Once in Colorado she “applied for tons and tons of jobs [and] got a call back from Shavonne, went and interviewed with her” and started designing. “Eventually she promoted me to art director.” And that’s where the legend begins.

Can we call it a legend? It’s definitely legendary. Let’s start at the beginning.

Stephanie has always been an artist. She went to college knowing what she liked and wanting, like most students, “to get a job and not wait tables anymore… I didn’t want to go and get a painting degree, like my husband did, and be a starving artist. I wanted to take a very practical route.”

“For my husband, as a painter,” she laughs, “his work was all about self expression and he didn’t want to sell out or whatever. My creativity was 100 percent for sale. I am completely ok with that.”

When Stephanie started, YS was a young magazine with a small team. The stories Shavonne tells are echoed by Stephanie, of the early days, with a small team trying to build something great. “When I started [at YS] it was still in Shavonne’s house,” she recalls, “we were averaging, I think, around 60 pages back then. When I left it was over 100 pages. We rebranded it, a year or two after I became art director”.

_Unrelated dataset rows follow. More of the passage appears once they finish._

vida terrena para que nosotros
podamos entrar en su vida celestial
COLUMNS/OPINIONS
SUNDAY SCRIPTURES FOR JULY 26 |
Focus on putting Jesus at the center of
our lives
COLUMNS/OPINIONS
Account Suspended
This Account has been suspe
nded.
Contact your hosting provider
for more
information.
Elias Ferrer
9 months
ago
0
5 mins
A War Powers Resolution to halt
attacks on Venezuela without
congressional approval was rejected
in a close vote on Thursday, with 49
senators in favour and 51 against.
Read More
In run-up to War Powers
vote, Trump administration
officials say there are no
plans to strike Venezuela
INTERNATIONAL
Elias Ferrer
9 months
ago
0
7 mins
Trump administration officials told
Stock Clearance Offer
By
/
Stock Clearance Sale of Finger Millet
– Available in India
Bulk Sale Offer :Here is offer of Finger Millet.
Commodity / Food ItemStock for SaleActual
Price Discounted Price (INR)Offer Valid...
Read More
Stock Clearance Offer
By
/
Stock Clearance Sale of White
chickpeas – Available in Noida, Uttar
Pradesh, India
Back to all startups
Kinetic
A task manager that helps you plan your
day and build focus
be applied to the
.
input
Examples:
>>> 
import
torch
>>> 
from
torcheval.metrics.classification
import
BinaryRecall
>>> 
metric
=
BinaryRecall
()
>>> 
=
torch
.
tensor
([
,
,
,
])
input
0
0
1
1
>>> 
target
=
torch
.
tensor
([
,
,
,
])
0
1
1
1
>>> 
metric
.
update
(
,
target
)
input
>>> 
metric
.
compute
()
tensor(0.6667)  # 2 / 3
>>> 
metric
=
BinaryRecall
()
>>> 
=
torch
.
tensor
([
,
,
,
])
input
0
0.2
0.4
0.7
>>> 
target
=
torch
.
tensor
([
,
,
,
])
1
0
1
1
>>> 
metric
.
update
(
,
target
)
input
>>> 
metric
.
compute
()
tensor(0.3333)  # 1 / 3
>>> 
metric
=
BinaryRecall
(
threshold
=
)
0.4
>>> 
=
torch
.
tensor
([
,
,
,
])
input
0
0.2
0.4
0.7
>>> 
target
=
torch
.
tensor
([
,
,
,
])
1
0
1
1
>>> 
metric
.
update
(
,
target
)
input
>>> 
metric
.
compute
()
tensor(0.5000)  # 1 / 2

Image by Paul Wedlake for Yellow Scene

By “we” she means she executed the concepts along, with a lot of brainstorming with the Publisher and the team.

Importantly for who we are today, she was “there for the growth of the magazine, adding Brides & Babies and Home & Hood. I was there for all of it,” she says. That success early on – the growth and the ability to define the magazine through graphic identity – came down to Shavonne’s vision for YS, and Stephanie’s execution and management. “I don’t know if saying I ran [the art department] with an iron fist would be too strong,” she laughs.

We may be a little laissez-faire nowadays, but the iron fist was definitely needed back then. “The workload is so incredibly massive,” she remembers, a fact I can attest to. “You have to be extremely efficient to get it done and get it done by deadline. I made a lot of rules, a lot of procedures. There’s just no other way to get that much work done. Lots of arguing with Shavonne about deadline.”

After all is said and printed, design was the goal. Good design. A legacy of design that stays with us. In the last 3 years alone we’ve easily won a dozen design, layout, and photography awards. What stands out as a notable design to one of our greatest designers? It’s funny what she remembers.

“Back when there was myself and Andra, we did the HOT Issue and we did a romance novel spoof. So everything was very tongue-in-cheek and suggestive, all the writing, and we did a cover that looks like a cheesy romance novel. That was a good one. I loved the pet issues, the food issues were fun.”

Speaking of Andra, and with a nod to myself in the current era, Stephanie gives credit, saying, “A good editor can make you better.”

Today Stephanie is the creative director for the Y of Northern Colorado. Her work is in “trying to guide the brand to all the employees that do not work in marketing.” The experience cultivating a brand, managing an art department, the toil of it all…much of that was learned here at YS. The irony of Stephanie moving from YS to the Y, minus Shavonne, isn’t lost on us during the conversation.

YS was designed by Stephanie. “I’m surprised they haven’t changed much,” she says. I’m not. The design is timeless, it speaks to us, it’s still us. In seeking inspiration for the special sections and our regular columns, designs that were her creation, she says that it’s” an efficiency thing” and it helped to define YS for the future. Who doesn’t see the yellow YS logo and know exactly who we are? It’s the same at the Y, she says. “That’s one of the nice things about the Y brand. It’s a national brand, every Y in the country, 2800 Ys. We all follow it.”

And YS? We follow Stephanie.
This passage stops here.